I came across an AWS Ubuntu 10.04 server running PHP 5.3.x that not was automatically clearing expired PHP session files. They were stacking up in /var/lib/php5/, to the tune of about 207k files and 834MB in just a few months. On an AWS EC2 instance with an 8GB boot partition, that was over 10% of the disk! If left unattended the issue would cause a system failure in a matter of months.
What the heck? The Ubuntu configuration for AWS is practically bullet proof. Linux has never been easier. Even log rotation works out of the box.
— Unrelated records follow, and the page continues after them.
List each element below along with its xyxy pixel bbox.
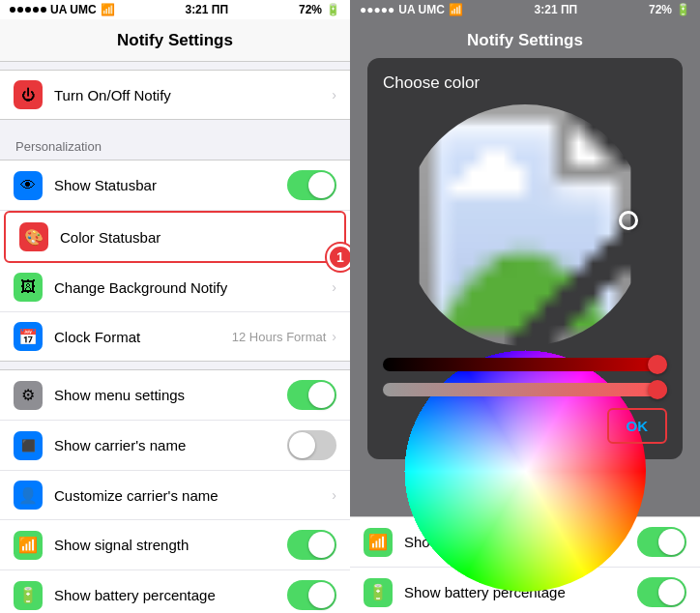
- right-status-bar: ●●●●● UA UMC 📶 3:21 ПП 72% 🔋: [350, 0, 700, 19]
- left-nav-title: Notify Settings: [117, 31, 233, 50]
- customize-carrier-icon: 👤: [14, 481, 43, 510]
- behind-signal-toggle: [637, 527, 686, 557]
- color-statusbar-label: Color Statusbar: [60, 229, 331, 246]
- clock-format-chevron: ›: [332, 329, 336, 344]
- show-menu-label: Show menu settings: [54, 387, 287, 403]
- color-wheel-container[interactable]: [404, 104, 646, 346]
- show-statusbar-toggle[interactable]: [287, 170, 336, 200]
- show-menu-knob: [308, 382, 335, 408]
- show-menu-toggle[interactable]: [287, 380, 336, 410]
- right-wifi-icon: 📶: [449, 3, 463, 16]
- color-statusbar-icon: 🎨: [19, 222, 48, 251]
- customize-carrier-row[interactable]: 👤 Customize carrier's name ›: [0, 471, 350, 520]
- show-battery-label: Show battery percentage: [54, 587, 287, 603]
- left-nav-bar: Notify Settings: [0, 19, 350, 62]
- color-statusbar-row[interactable]: 🎨 Color Statusbar 1: [4, 211, 346, 263]
- light-slider-row: [383, 383, 667, 396]
- signal-dots: [10, 7, 46, 13]
- show-carrier-toggle[interactable]: [287, 430, 336, 460]
- left-settings-list[interactable]: ⏻ Turn On/Off Notify › Personalization 👁…: [0, 62, 350, 613]
- show-statusbar-knob: [308, 172, 335, 198]
- right-signal-dots: ●●●●●: [360, 3, 394, 16]
- change-bg-icon: 🖼: [14, 273, 43, 302]
- left-status-bar-left: UA UMC 📶: [10, 3, 115, 16]
- time-display: 3:21 ПП: [185, 3, 228, 16]
- color-wheel-svg[interactable]: [404, 104, 646, 346]
- step-1-badge: 1: [327, 244, 350, 271]
- show-carrier-row[interactable]: ⬛ Show carrier's name: [0, 421, 350, 471]
- turn-onoff-chevron: ›: [332, 87, 336, 102]
- change-bg-label: Change Background Notify: [54, 279, 332, 296]
- show-signal-toggle[interactable]: [287, 530, 336, 560]
- change-bg-row[interactable]: 🖼 Change Background Notify ›: [0, 263, 350, 312]
- color-picker-dialog: Choose color: [367, 58, 683, 459]
- behind-battery-icon: 🔋: [364, 578, 393, 607]
- first-settings-group: ⏻ Turn On/Off Notify ›: [0, 70, 350, 120]
- show-battery-row[interactable]: 🔋 Show battery percentage: [0, 570, 350, 613]
- right-carrier: UA UMC: [398, 3, 445, 16]
- light-slider-thumb[interactable]: [648, 380, 667, 399]
- show-carrier-icon: ⬛: [14, 431, 43, 460]
- left-status-bar-right: 72% 🔋: [299, 3, 340, 16]
- turn-onoff-row[interactable]: ⏻ Turn On/Off Notify ›: [0, 71, 350, 119]
- show-battery-toggle[interactable]: [287, 580, 336, 610]
- change-bg-chevron: ›: [332, 279, 336, 295]
- right-time: 3:21 ПП: [535, 3, 578, 16]
- clock-format-value: 12 Hours Format: [232, 330, 327, 344]
- ok-button[interactable]: OK: [607, 408, 668, 444]
- dark-slider-thumb[interactable]: [648, 355, 667, 374]
- show-signal-row[interactable]: 📶 Show signal strength: [0, 520, 350, 570]
- customize-carrier-label: Customize carrier's name: [54, 487, 332, 504]
- light-slider-track[interactable]: [383, 383, 667, 396]
- show-signal-label: Show signal strength: [54, 537, 287, 553]
- right-nav-bar: Notify Settings: [350, 19, 700, 62]
- show-carrier-label: Show carrier's name: [54, 437, 287, 453]
- show-statusbar-label: Show Statusbar: [54, 177, 287, 193]
- personalization-label: Personalization: [0, 128, 350, 160]
- personalization-group: 👁 Show Statusbar 🎨 Color Statusbar 1 🖼: [0, 160, 350, 362]
- show-menu-row[interactable]: ⚙ Show menu settings: [0, 370, 350, 421]
- carrier-name: UA UMC: [50, 3, 97, 16]
- clock-format-row[interactable]: 📅 Clock Format 12 Hours Format ›: [0, 312, 350, 361]
- battery-level: 72%: [299, 3, 322, 16]
- show-statusbar-row[interactable]: 👁 Show Statusbar: [0, 161, 350, 211]
- show-signal-icon: 📶: [14, 531, 43, 560]
- show-battery-knob: [308, 582, 335, 608]
- dialog-title: Choose color: [383, 73, 480, 93]
- show-menu-icon: ⚙: [14, 381, 43, 410]
- right-status-left: ●●●●● UA UMC 📶: [360, 3, 463, 16]
- show-statusbar-icon: 👁: [14, 171, 43, 200]
- show-carrier-knob: [289, 432, 315, 458]
- right-nav-title: Notify Settings: [467, 31, 583, 50]
- show-battery-icon: 🔋: [14, 581, 43, 610]
- right-battery: 72%: [649, 3, 672, 16]
- wifi-icon: 📶: [101, 3, 115, 16]
- behind-battery-toggle: [637, 577, 686, 607]
- battery-icon: 🔋: [326, 3, 340, 16]
- left-phone-panel: UA UMC 📶 3:21 ПП 72% 🔋 Notify Settings ⏻…: [0, 0, 350, 613]
- dark-slider-row: [383, 358, 667, 371]
- right-status-right: 72% 🔋: [649, 3, 690, 16]
- left-status-bar: UA UMC 📶 3:21 ПП 72% 🔋: [0, 0, 350, 19]
- customize-carrier-chevron: ›: [332, 487, 336, 503]
- turn-onoff-icon: ⏻: [14, 80, 43, 109]
- wheel-cursor: [619, 211, 638, 230]
- show-signal-knob: [308, 532, 335, 558]
- right-battery-icon: 🔋: [676, 3, 690, 16]
- turn-onoff-label: Turn On/Off Notify: [54, 87, 332, 103]
- right-phone-panel: ●●●●● UA UMC 📶 3:21 ПП 72% 🔋 Notify Sett…: [350, 0, 700, 613]
- clock-format-label: Clock Format: [54, 329, 232, 345]
- behind-signal-icon: 📶: [364, 528, 393, 557]
- second-settings-group: ⚙ Show menu settings ⬛ Show carrier's na…: [0, 369, 350, 613]
- dark-slider-track[interactable]: [383, 358, 667, 371]
- clock-format-icon: 📅: [14, 322, 43, 351]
Did some investigation. First off, the php.ini file was setup to never garbage collect.
session.gc_probability = 0
That actually makes a lot of sense to me, thank you Ubuntu.
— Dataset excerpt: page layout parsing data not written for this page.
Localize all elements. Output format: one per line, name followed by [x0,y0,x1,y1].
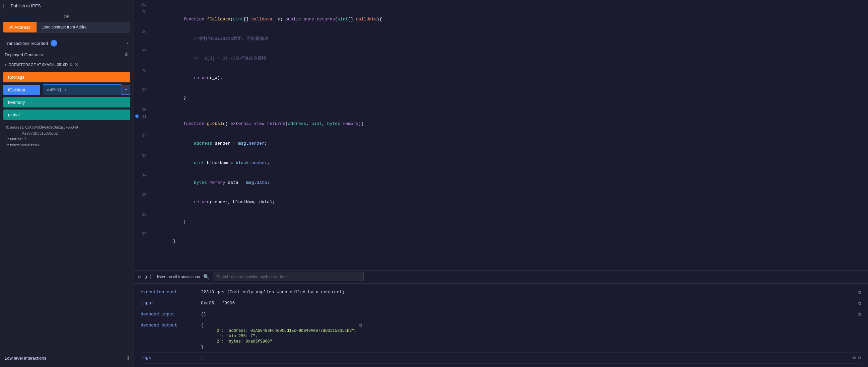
fmemory-button[interactable]: fMemory [3,97,130,108]
line-number-33: 33 [140,153,152,158]
code-line-30: 30 [134,108,868,114]
fcalldata-chevron-icon[interactable]: ▾ [122,85,130,95]
line-indicator-30 [134,108,140,108]
decoded-output-close-brace: } [201,344,356,349]
decoded-output-value: { "0": "address: 0xAb8483F64d9C6d1EcF9b8… [201,323,861,349]
line-number-26: 26 [140,29,152,34]
input-copy-button[interactable]: ⧉ [858,301,861,306]
line-indicator-35 [134,192,140,193]
code-line-33: 33 uint blockNum = block.number; [134,153,868,173]
fcalldata-row: fCalldata ▾ [3,84,130,95]
line-number-27: 27 [140,49,152,54]
transactions-chevron-icon: ▾ [127,41,129,46]
line-indicator-26 [134,29,140,29]
decoded-output-copy-button[interactable]: ⧉ [359,323,362,328]
line-content-26: //参数为calldata数组, 不能被修改 [152,29,868,49]
decoded-output-label: decoded output [141,323,194,328]
publish-ipfs-checkbox[interactable] [3,4,8,8]
input-label: input [141,301,194,306]
output-value-0: 0: address: 0xAb8483F64d9C6d1EcF9b849 [6,125,128,131]
line-content-35: return(sender, blockNum, data); [152,192,868,212]
publish-ipfs-row: Publish to IPFS [3,3,130,8]
line-content-31: function global() external view returns(… [152,114,868,134]
execution-cost-copy-button[interactable]: ⧉ [858,289,861,295]
listen-tx-label: listen on all transactions [157,275,200,279]
logs-text: [] [201,355,850,360]
ban-icon[interactable]: ⊘ [138,274,141,280]
logs-copy-button-1[interactable]: ⧉ [852,355,856,361]
line-number-24: 24 [140,3,152,8]
contract-name: DATASTORAGE AT 0XAC4...3510D [9,63,68,67]
line-indicator-31 [134,114,140,118]
line-number-35: 35 [140,192,152,197]
code-line-24: 24 [134,3,868,9]
fcalldata-input[interactable] [43,84,122,95]
line-number-30: 30 [140,108,152,113]
contract-copy-icon[interactable]: ⧉ [70,62,73,67]
line-content-37: } [152,232,868,251]
low-level-interactions-section: Low level interactions ℹ [3,353,130,364]
low-level-interactions-title: Low level interactions [5,356,46,361]
deployed-contracts-header-left: Deployed Contracts [5,52,43,57]
logs-row: logs [] ⧉ ⧉ [141,353,861,364]
address-button-row: At Address Load contract from Addre [3,22,130,32]
code-line-29: 29 } [134,88,868,108]
breakpoint-dot-31[interactable] [135,115,138,118]
line-number-29: 29 [140,88,152,93]
line-content-34: bytes memory data = msg.data; [152,173,868,192]
info-icon[interactable]: ℹ [127,355,129,361]
fstorage-button[interactable]: fStorage [3,72,130,82]
load-contract-button[interactable]: Load contract from Addre [36,22,130,32]
decoded-input-row: decoded input {} ⧉ [141,309,861,320]
code-line-34: 34 bytes memory data = msg.data; [134,173,868,192]
deployed-contracts-title: Deployed Contracts [5,52,43,57]
deployed-contracts-section-header[interactable]: Deployed Contracts 🗑 [3,49,130,60]
line-indicator-28 [134,68,140,69]
logs-copy-button-2[interactable]: ⧉ [858,355,861,361]
line-number-31: 31 [140,114,152,119]
decoded-output-block: { "0": "address: 0xAb8483F64d9C6d1EcF9b8… [201,323,356,349]
contract-chevron-icon: ▾ [5,63,7,67]
search-icon[interactable]: 🔍 [203,274,210,280]
line-content-28: return(_x); [152,68,868,88]
decoded-input-copy-button[interactable]: ⧉ [858,312,861,317]
transactions-section-header[interactable]: Transactions recorded 7 ▾ [3,37,130,49]
deployed-contract-row: ▾ DATASTORAGE AT 0XAC4...3510D ⧉ ✕ [3,60,130,69]
output-value-0-cont: Ae677dD3315835cb2 [6,131,128,136]
line-indicator-32 [134,133,140,134]
code-line-36: 36 } [134,212,868,232]
code-line-26: 26 //参数为calldata数组, 不能被修改 [134,29,868,49]
trash-icon[interactable]: 🗑 [124,52,129,57]
line-indicator-36 [134,212,140,212]
publish-ipfs-label: Publish to IPFS [11,3,41,8]
decoded-input-value: {} ⧉ [201,312,861,317]
search-input[interactable] [213,273,364,281]
line-indicator-25 [134,9,140,10]
code-line-27: 27 // _x[0] = 0; //这样修改会报错 [134,49,868,68]
input-value: 0xa05...f9906 ⧉ [201,301,861,306]
line-number-25: 25 [140,9,152,14]
input-text: 0xa05...f9906 [201,301,856,306]
input-row: input 0xa05...f9906 ⧉ [141,298,861,309]
line-content-32: address sender = msg.sender; [152,133,868,153]
output-value-2: 2: bytes: 0xa05f9906 [6,142,128,148]
code-line-25: 25 function fCalldata(uint[] calldata _x… [134,9,868,29]
at-address-button[interactable]: At Address [3,22,36,32]
execution-panel: execution cost 22313 gas (Cost only appl… [134,283,868,367]
listen-tx-checkbox[interactable] [150,275,155,279]
fcalldata-button[interactable]: fCalldata [3,85,40,95]
line-content-27: // _x[0] = 0; //这样修改会报错 [152,49,868,68]
line-content-29: } [152,88,868,108]
execution-cost-value: 22313 gas (Cost only applies when called… [201,289,861,295]
code-line-37: 37 } [134,232,868,251]
line-indicator-29 [134,88,140,88]
global-button[interactable]: global [3,110,130,120]
code-line-32: 32 address sender = msg.sender; [134,133,868,153]
line-content-25: function fCalldata(uint[] calldata _x) p… [152,9,868,29]
line-number-34: 34 [140,173,152,178]
contract-close-icon[interactable]: ✕ [75,62,79,67]
code-area: 24 25 function fCalldata(uint[] calldata… [134,0,868,270]
decoded-output-entry-1: "1": "uint256: 7", [201,334,356,339]
line-indicator-33 [134,153,140,154]
execution-cost-text: 22313 gas (Cost only applies when called… [201,289,856,295]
PHP can be configured to clean up expired sessions based on a random ‘/roll’, as configured by gc_probability / gc_divisor. That doesn’t sound very robust. I am not actually certain a user who’s request happens to trigger the cleanup would notice, but it raises my spidey sense in terms of race conditions, multi-threading errors, and the kind of strange bugs that are never replicable. Triggering disk cleanup at the exact millisecond you are trying to serve a request to a user – if it sounds like a bad idea, it probably is!
It makes more sense to control this sort of cleanup task with cron. As it turns out, in /etc/cron.d/php the following job runs twice an hour (at :09 and :39 of every hour).
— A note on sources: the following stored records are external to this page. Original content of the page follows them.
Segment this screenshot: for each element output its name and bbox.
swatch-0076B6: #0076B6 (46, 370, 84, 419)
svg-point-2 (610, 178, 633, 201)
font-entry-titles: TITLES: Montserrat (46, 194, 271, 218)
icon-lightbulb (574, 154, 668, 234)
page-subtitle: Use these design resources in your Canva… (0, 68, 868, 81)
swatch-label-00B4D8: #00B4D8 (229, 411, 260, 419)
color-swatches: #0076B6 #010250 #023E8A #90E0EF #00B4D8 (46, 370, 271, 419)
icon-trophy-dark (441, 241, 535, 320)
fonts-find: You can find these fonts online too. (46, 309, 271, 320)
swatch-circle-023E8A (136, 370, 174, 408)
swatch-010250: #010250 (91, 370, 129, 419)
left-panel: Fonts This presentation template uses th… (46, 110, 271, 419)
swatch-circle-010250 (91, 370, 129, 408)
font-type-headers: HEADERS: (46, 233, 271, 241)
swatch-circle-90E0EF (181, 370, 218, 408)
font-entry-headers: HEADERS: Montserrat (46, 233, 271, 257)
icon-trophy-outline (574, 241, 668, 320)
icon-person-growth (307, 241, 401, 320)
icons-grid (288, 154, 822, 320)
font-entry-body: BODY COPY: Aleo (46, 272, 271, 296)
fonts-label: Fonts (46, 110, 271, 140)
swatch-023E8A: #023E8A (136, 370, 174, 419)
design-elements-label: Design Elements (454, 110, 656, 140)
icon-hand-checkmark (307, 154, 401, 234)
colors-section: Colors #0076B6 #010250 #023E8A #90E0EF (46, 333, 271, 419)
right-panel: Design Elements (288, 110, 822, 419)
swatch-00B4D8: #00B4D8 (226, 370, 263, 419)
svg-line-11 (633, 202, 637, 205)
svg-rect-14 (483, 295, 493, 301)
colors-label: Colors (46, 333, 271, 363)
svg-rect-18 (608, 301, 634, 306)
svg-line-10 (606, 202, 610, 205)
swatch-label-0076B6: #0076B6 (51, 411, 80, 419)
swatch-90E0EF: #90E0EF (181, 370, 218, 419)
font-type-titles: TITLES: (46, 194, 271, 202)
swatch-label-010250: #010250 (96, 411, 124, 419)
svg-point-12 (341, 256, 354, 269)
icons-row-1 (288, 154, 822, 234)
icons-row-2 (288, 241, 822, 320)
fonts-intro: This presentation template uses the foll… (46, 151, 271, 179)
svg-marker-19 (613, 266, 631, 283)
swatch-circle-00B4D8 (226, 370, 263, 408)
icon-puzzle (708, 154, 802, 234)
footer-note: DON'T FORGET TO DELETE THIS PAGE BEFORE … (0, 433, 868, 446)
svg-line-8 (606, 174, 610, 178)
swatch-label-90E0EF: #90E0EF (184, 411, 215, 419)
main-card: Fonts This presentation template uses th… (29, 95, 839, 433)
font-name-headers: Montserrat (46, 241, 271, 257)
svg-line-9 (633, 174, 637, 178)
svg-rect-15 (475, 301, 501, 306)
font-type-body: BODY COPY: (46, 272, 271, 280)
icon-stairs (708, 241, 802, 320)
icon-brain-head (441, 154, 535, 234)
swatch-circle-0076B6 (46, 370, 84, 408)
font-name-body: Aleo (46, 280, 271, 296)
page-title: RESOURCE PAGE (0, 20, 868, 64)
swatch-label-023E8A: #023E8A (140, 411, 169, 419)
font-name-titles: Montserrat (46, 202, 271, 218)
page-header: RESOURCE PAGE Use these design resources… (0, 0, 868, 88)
# /etc/cron.d/php5: crontab fragment for php5 # This purges session files older than X, where X is defined in seconds # as the largest value of session.gc_maxlifetime from all your php.ini # files, or 24 minutes if not defined. See /usr/lib/php5/maxlifetime # Look for and purge old sessions every 30 minutes 09,39 * * * * root [ -x /usr/lib/php5/maxlifetime ] && [ -d /var/lib/php5 ] && find /var/lib/php5/ -depth -mindepth 1 -maxdepth 1 -type f -cmin +$(/usr/lib/php5/maxlifetime) -delete
Note this reference: /usr/lib/php5/maxlifetime
Turned out on this server, the maxlifetime file did not exist! So the cron job wasn’t doing anything. The one line command does the following:
- If /usr/lib/php5/maxlifetime exists and is executable, and…
- If the /var/lib/php5/ directory exists, then…
- Find the files in the php session directory X minutes older than the value reported by maxlifetime, and delete them.
I created that file and set it to echo the number of minutes the sessions should be kept around for:
sudo chmod +x /usr/lib/php5/maxlifetime cat /usr/lib/php5/maxlifetime #!/bin/bash echo "60"
In this case, one hour seemed prudent. The default gc_maxlifetime is 1440, which is 24 minutes. Watch out: the find command cmin argument is in minutes, but the php gc_maxlifetime is in seconds.